■ **What to work on**
Return the full listing word for word, but drop every picture from it.

■ **The data**
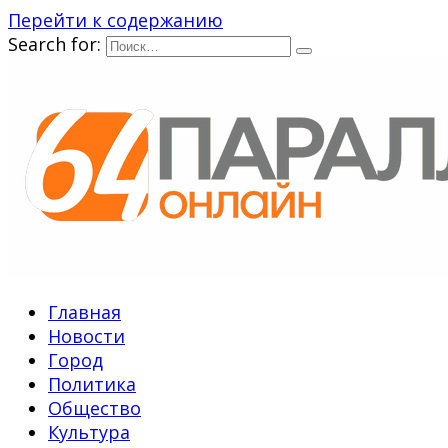
Перейти к содержанию
Search for:
Главная
Новости
Город
Политика
Общество
Культура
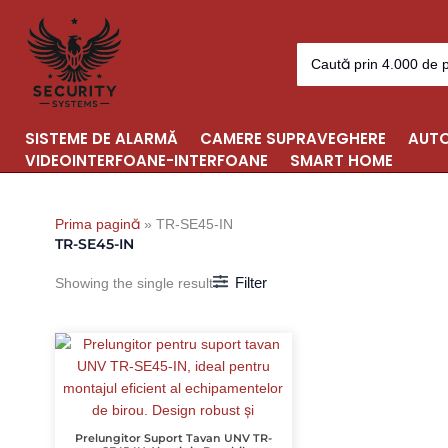
Skip
to
Search
content
for:
SISTEME DE ALARMĂ
CAMERE SUPRAVEGHERE
AUTO
VIDEOINTERFOANE-INTERFOANE
SMART HOME
Prima pagină
»
TR-SE45-IN
TR-SE45-IN
Filter
Showing the single result
Prelungitor Suport Tavan UNV TR-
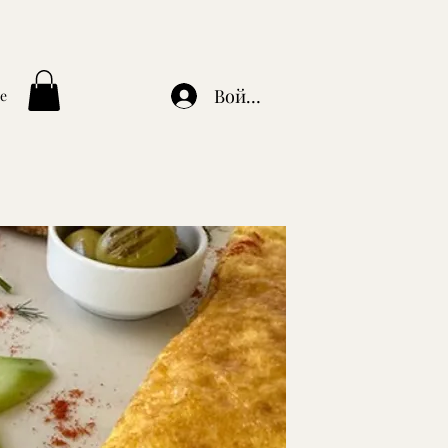
Войти
e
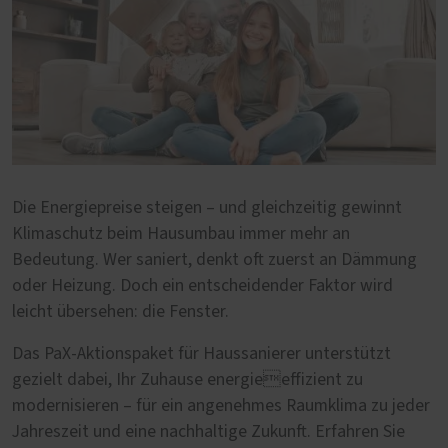
Die Energiepreise steigen – und gleichzeitig gewinnt
Klimaschutz beim Hausumbau immer mehr an
Bedeutung. Wer saniert, denkt oft zuerst an Dämmung
oder Heizung. Doch ein entscheidender Faktor wird
leicht übersehen: die Fenster.
Das PaX-Aktionspaket für Haussanierer unterstützt
gezielt dabei, Ihr Zuhause energieeffizient zu
modernisieren – für ein angenehmes Raumklima zu jeder
Jahreszeit und eine nachhaltige Zukunft. Erfahren Sie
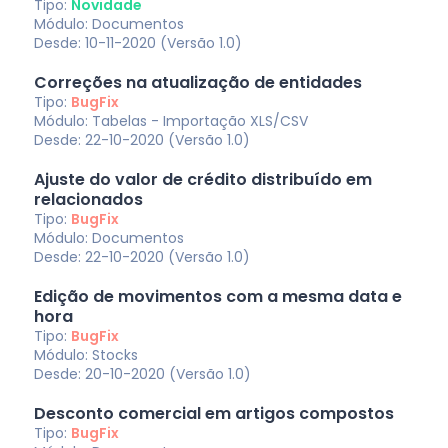
Tipo:
Novidade
Módulo: Documentos
Desde: 10-11-2020 (Versão 1.0)
Correções na atualização de entidades
Tipo:
BugFix
Módulo: Tabelas - Importação XLS/CSV
Desde: 22-10-2020 (Versão 1.0)
Ajuste do valor de crédito distribuído em
relacionados
Tipo:
BugFix
Módulo: Documentos
Desde: 22-10-2020 (Versão 1.0)
Edição de movimentos com a mesma data e
hora
Tipo:
BugFix
Módulo: Stocks
Desde: 20-10-2020 (Versão 1.0)
Desconto comercial em artigos compostos
Tipo:
BugFix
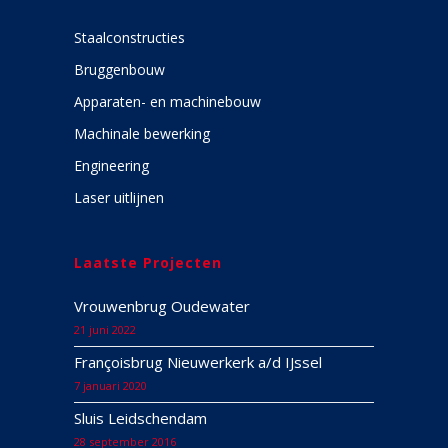
Staalconstructies
Bruggenbouw
Apparaten- en machinebouw
Machinale bewerking
Engineering
Laser uitlijnen
Laatste Projecten
Vrouwenbrug Oudewater
21 juni 2022
Françoisbrug Nieuwerkerk a/d IJssel
7 januari 2020
Sluis Leidschendam
28 september 2016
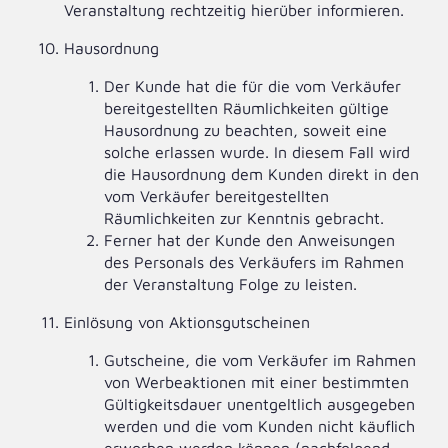
Veranstaltung rechtzeitig hierüber informieren.
Hausordnung
Der Kunde hat die für die vom Verkäufer
bereitgestellten Räumlichkeiten gültige
Hausordnung zu beachten, soweit eine
solche erlassen wurde. In diesem Fall wird
die Hausordnung dem Kunden direkt in den
vom Verkäufer bereitgestellten
Räumlichkeiten zur Kenntnis gebracht.
Ferner hat der Kunde den Anweisungen
des Personals des Verkäufers im Rahmen
der Veranstaltung Folge zu leisten.
Einlösung von Aktionsgutscheinen
Gutscheine, die vom Verkäufer im Rahmen
von Werbeaktionen mit einer bestimmten
Gültigkeitsdauer unentgeltlich ausgegeben
werden und die vom Kunden nicht käuflich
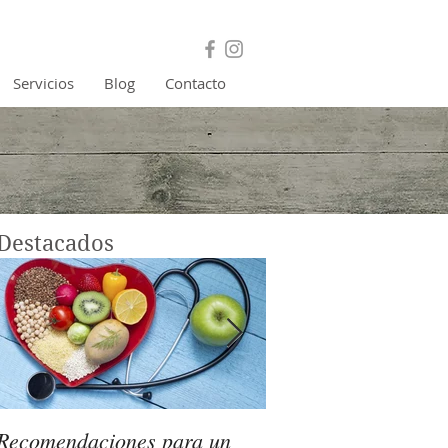
Servicios
Blog
Contacto
Destacados
Recomendaciones para un
¿Cómo detectar si 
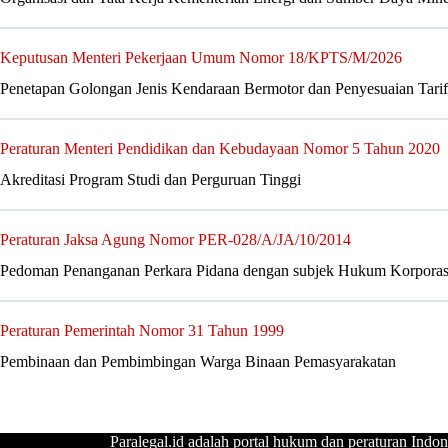
Keputusan Menteri Pekerjaan Umum Nomor 18/KPTS/M/2026
Penetapan Golongan Jenis Kendaraan Bermotor dan Penyesuaian Tarif 
Peraturan Menteri Pendidikan dan Kebudayaan Nomor 5 Tahun 2020
Akreditasi Program Studi dan Perguruan Tinggi
Peraturan Jaksa Agung Nomor PER-028/A/JA/10/2014
Pedoman Penanganan Perkara Pidana dengan subjek Hukum Korporas
Peraturan Pemerintah Nomor 31 Tahun 1999
Pembinaan dan Pembimbingan Warga Binaan Pemasyarakatan
Paralegal.id adalah portal hukum dan peraturan Indon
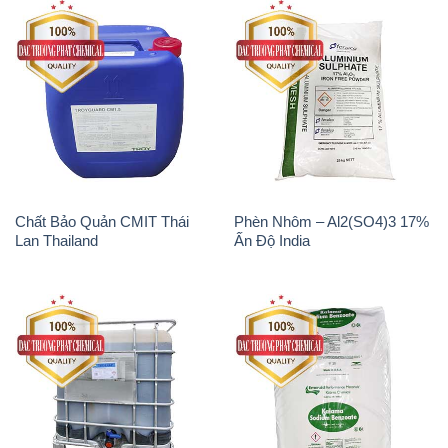
Chất Bảo Quản CMIT Thái
Phèn Nhôm – Al2(SO4)3 17%
Lan Thailand
Ấn Độ India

■ **Finished exercise**
Перейти к содержанию
Search for:
Главная
Новости
Город
Политика
Общество
Культура
Skip
to
Search
content
for:
SISTEME DE ALARMĂ
CAMERE SUPRAVEGHERE
AUTO
VIDEOINTERFOANE-INTERFOANE
SMART HOME
Prima pagină
»
TR-SE45-IN
TR-SE45-IN
Filter
Showing the single result
Prelungitor Suport Tavan UNV TR-
Войти
e
Die Energiepreise steigen – und gleichzeitig gewinnt
Klimaschutz beim Hausumbau immer mehr an
Bedeutung. Wer saniert, denkt oft zuerst an Dämmung
oder Heizung. Doch ein entscheidender Faktor wird
leicht übersehen: die Fenster.
Das PaX-Aktionspaket für Haussanierer unterstützt
gezielt dabei, Ihr Zuhause energieeffizient zu
modernisieren – für ein angenehmes Raumklima zu jeder
Jahreszeit und eine nachhaltige Zukunft. Erfahren Sie
Tipo:
Novidade
Módulo: Documentos
Desde: 10-11-2020 (Versão 1.0)
Correções na atualização de entidades
Tipo:
BugFix
Módulo: Tabelas - Importação XLS/CSV
Desde: 22-10-2020 (Versão 1.0)
Ajuste do valor de crédito distribuído em
relacionados
Tipo:
BugFix
Módulo: Documentos
Desde: 22-10-2020 (Versão 1.0)
Edição de movimentos com a mesma data e
hora
Tipo:
BugFix
Módulo: Stocks
Desde: 20-10-2020 (Versão 1.0)
Desconto comercial em artigos compostos
Tipo:
BugFix
Staalconstructies
Bruggenbouw
Apparaten- en machinebouw
Machinale bewerking
Engineering
Laser uitlijnen
Laatste Projecten
Vrouwenbrug Oudewater
21 juni 2022
Françoisbrug Nieuwerkerk a/d IJssel
7 januari 2020
Sluis Leidschendam
28 september 2016
Veranstaltung rechtzeitig hierüber informieren.
Hausordnung
Der Kunde hat die für die vom Verkäufer
bereitgestellten Räumlichkeiten gültige
Hausordnung zu beachten, soweit eine
solche erlassen wurde. In diesem Fall wird
die Hausordnung dem Kunden direkt in den
vom Verkäufer bereitgestellten
Räumlichkeiten zur Kenntnis gebracht.
Ferner hat der Kunde den Anweisungen
des Personals des Verkäufers im Rahmen
der Veranstaltung Folge zu leisten.
Einlösung von Aktionsgutscheinen
Gutscheine, die vom Verkäufer im Rahmen
von Werbeaktionen mit einer bestimmten
Gültigkeitsdauer unentgeltlich ausgegeben
werden und die vom Kunden nicht käuflich
Servicios
Blog
Contacto
Destacados
Recomendaciones para un
¿Cómo detectar si 
Keputusan Menteri Pekerjaan Umum Nomor 18/KPTS/M/2026
Penetapan Golongan Jenis Kendaraan Bermotor dan Penyesuaian Tarif 
Peraturan Menteri Pendidikan dan Kebudayaan Nomor 5 Tahun 2020
Akreditasi Program Studi dan Perguruan Tinggi
Peraturan Jaksa Agung Nomor PER-028/A/JA/10/2014
Pedoman Penanganan Perkara Pidana dengan subjek Hukum Korporas
Peraturan Pemerintah Nomor 31 Tahun 1999
Pembinaan dan Pembimbingan Warga Binaan Pemasyarakatan
Paralegal.id adalah portal hukum dan peraturan Indon
Chất Bảo Quản CMIT Thái
Phèn Nhôm – Al2(SO4)3 17%
Lan Thailand
Ấn Độ India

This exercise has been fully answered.